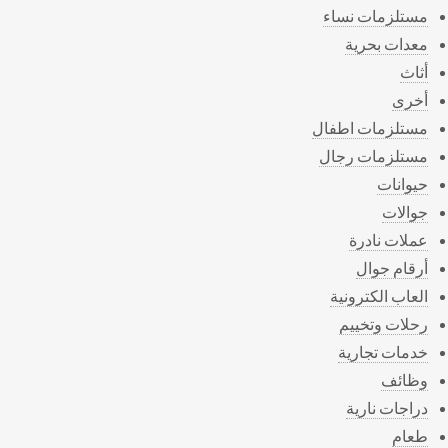
مستلزمات نساء
معدات بحرية
أثاث
أخرى
مستلزمات اطفال
مستلزمات رجال
حيوانات
جوالات
عملات نادرة
أرقام جوال
العاب الكترونية
رحلات وتخييم
خدمات تجارية
وظائف
دراجات نارية
طعام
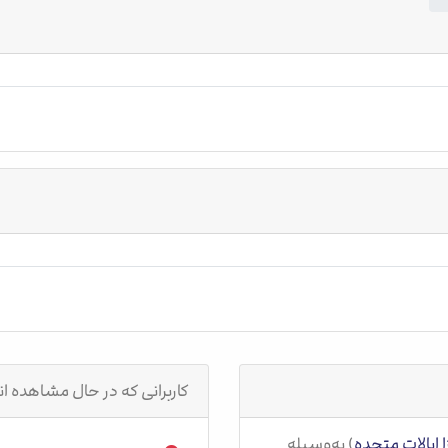
کاربرانی که در حال مشاهده 
ا ایالات متحده
) به‌وسیله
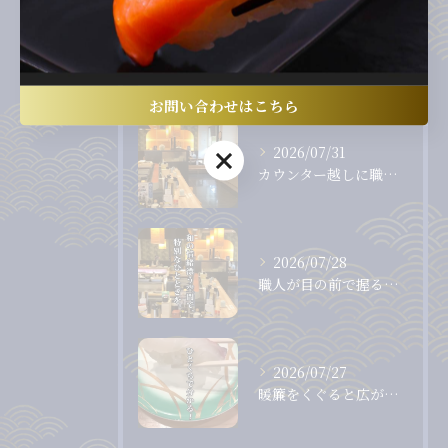
最近の投稿
Recent Posts
お問い合わせはこちら
2026/07/31
お問い合わせはこちら
カウンター越しに職人から直接受け取る、出来たて、握りたてのお...
2026/07/28
職人が目の前で握る、息をのむほど美しいまぐろ。
2026/07/27
暖簾をくぐると広がる、落ち着いた和の空間。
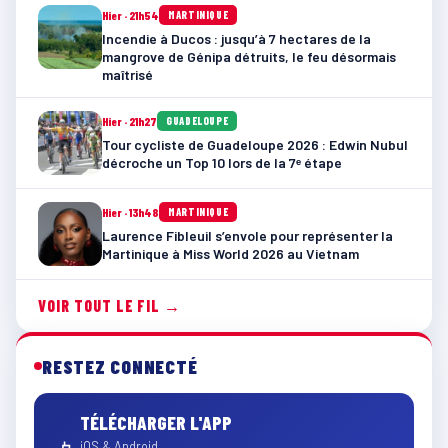
Hier · 21h54
MARTINIQUE
Incendie à Ducos : jusqu’à 7 hectares de la
mangrove de Génipa détruits, le feu désormais
maîtrisé
Hier · 21h27
GUADELOUPE
Tour cycliste de Guadeloupe 2026 : Edwin Nubul
décroche un Top 10 lors de la 7ᵉ étape
Hier · 13h48
MARTINIQUE
Laurence Fibleuil s’envole pour représenter la
Martinique à Miss World 2026 au Vietnam
VOIR TOUT LE FIL →
RESTEZ CONNECTÉ
TÉLÉCHARGER L'APP
iOS & Android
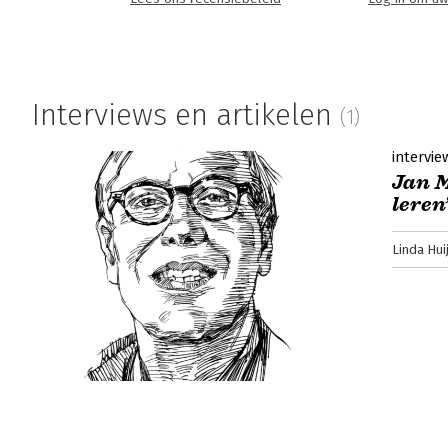
Lees verder
Interviews en artikelen
(1)
intervie
Jan M
leren
Linda Hu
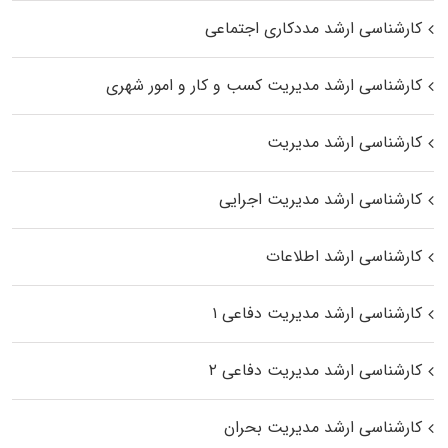
کارشناسی ارشد مددکاری اجتماعی
کارشناسی ارشد مدیریت کسب و کار و امور شهری
کارشناسی ارشد مدیریت
کارشناسی ارشد مدیریت اجرایی
کارشناسی ارشد اطلاعات
کارشناسی ارشد مدیریت دفاعی ۱
کارشناسی ارشد مدیریت دفاعی ۲
کارشناسی ارشد مدیریت بحران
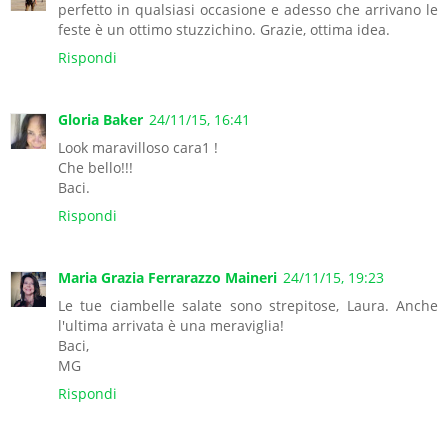
perfetto in qualsiasi occasione e adesso che arrivano le
feste è un ottimo stuzzichino. Grazie, ottima idea.
Rispondi
Gloria Baker
24/11/15, 16:41
Look maravilloso cara1 !
Che bello!!!
Baci.
Rispondi
Maria Grazia Ferrarazzo Maineri
24/11/15, 19:23
Le tue ciambelle salate sono strepitose, Laura. Anche
l'ultima arrivata è una meraviglia!
Baci,
MG
Rispondi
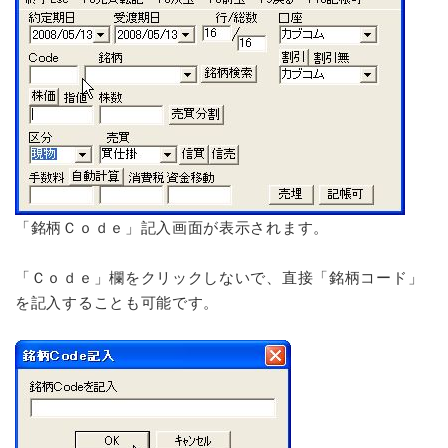
「銘柄Ｃｏｄｅ」記入画面が表示されます。
「Ｃｏｄｅ」欄をクリックしないで、直接「銘柄コード」
を記入することも可能です。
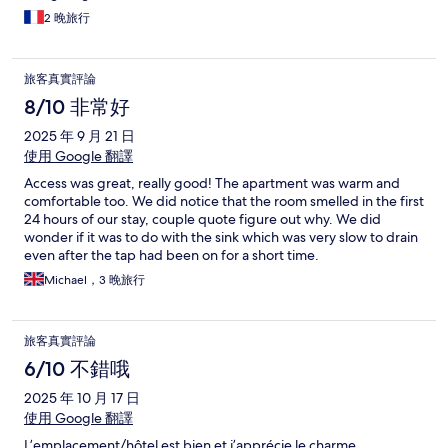
2 晚旅行
旅客真實評論
8/10 非常好
2025 年 9 月 21 日
使用 Google 翻譯
Access was great, really good! The apartment was warm and
comfortable too. We did notice that the room smelled in the first
24 hours of our stay, couple quote figure out why. We did
wonder if it was to do with the sink which was very slow to drain
even after the tap had been on for a short time.
Michael，3 晚旅行
旅客真實評論
6/10 不錯哦
2025 年 10 月 17 日
使用 Google 翻譯
L’emplacement/hôtel est bien et j’apprécie le charme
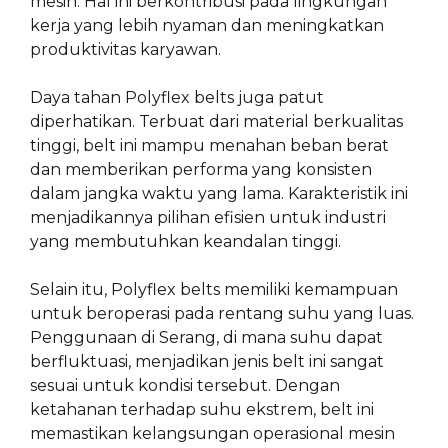
mesin. Hal ini berkontribusi pada lingkungan
kerja yang lebih nyaman dan meningkatkan
produktivitas karyawan.
Daya tahan Polyflex belts juga patut
diperhatikan. Terbuat dari material berkualitas
tinggi, belt ini mampu menahan beban berat
dan memberikan performa yang konsisten
dalam jangka waktu yang lama. Karakteristik ini
menjadikannya pilihan efisien untuk industri
yang membutuhkan keandalan tinggi.
Selain itu, Polyflex belts memiliki kemampuan
untuk beroperasi pada rentang suhu yang luas.
Penggunaan di Serang, di mana suhu dapat
berfluktuasi, menjadikan jenis belt ini sangat
sesuai untuk kondisi tersebut. Dengan
ketahanan terhadap suhu ekstrem, belt ini
memastikan kelangsungan operasional mesin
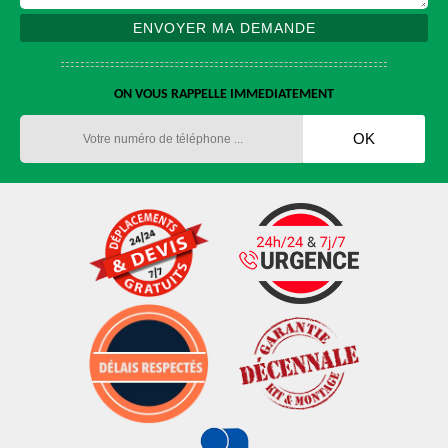
ON VOUS RAPPELLE IMMEDIATEMENT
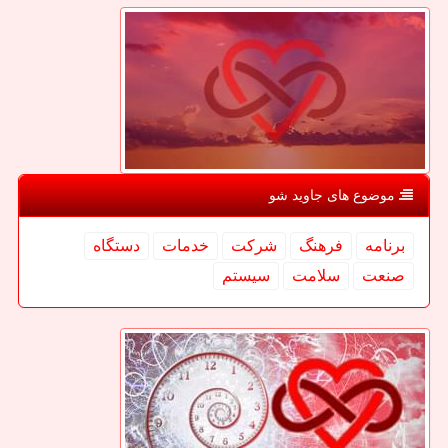
موضوع های جاوید شو
برنامه
فرهنگ
شركت
خدمات
دستگاه
صنعت
سلامت
سیستم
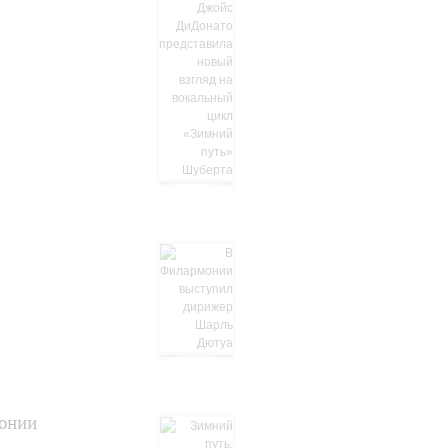
монии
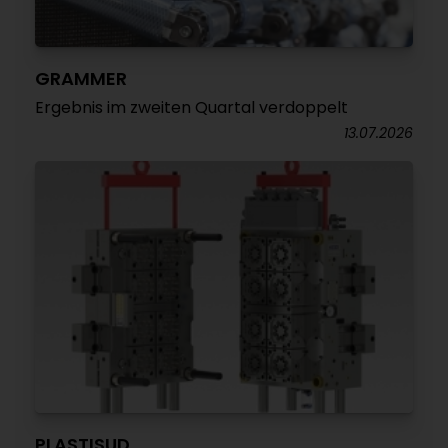
GRAMMER
Ergebnis im zweiten Quartal verdoppelt
13.07.2026
PLASTISUD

(Task item) Everything from the line above that contains "2025 年 10 月 17 日" down to the line that contains "ketahanan terhadap suhu ekstrem, belt ini" must be reproduced exactly, both ends included. Omit the pictures.

(Answer box)
2025 年 10 月 17 日
使用 Google 翻譯
L’emplacement/hôtel est bien et j’apprécie le charme
mesin. Hal ini berkontribusi pada lingkungan
kerja yang lebih nyaman dan meningkatkan
produktivitas karyawan.
Daya tahan Polyflex belts juga patut
diperhatikan. Terbuat dari material berkualitas
tinggi, belt ini mampu menahan beban berat
dan memberikan performa yang konsisten
dalam jangka waktu yang lama. Karakteristik ini
menjadikannya pilihan efisien untuk industri
yang membutuhkan keandalan tinggi.
Selain itu, Polyflex belts memiliki kemampuan
untuk beroperasi pada rentang suhu yang luas.
Penggunaan di Serang, di mana suhu dapat
berfluktuasi, menjadikan jenis belt ini sangat
sesuai untuk kondisi tersebut. Dengan
ketahanan terhadap suhu ekstrem, belt ini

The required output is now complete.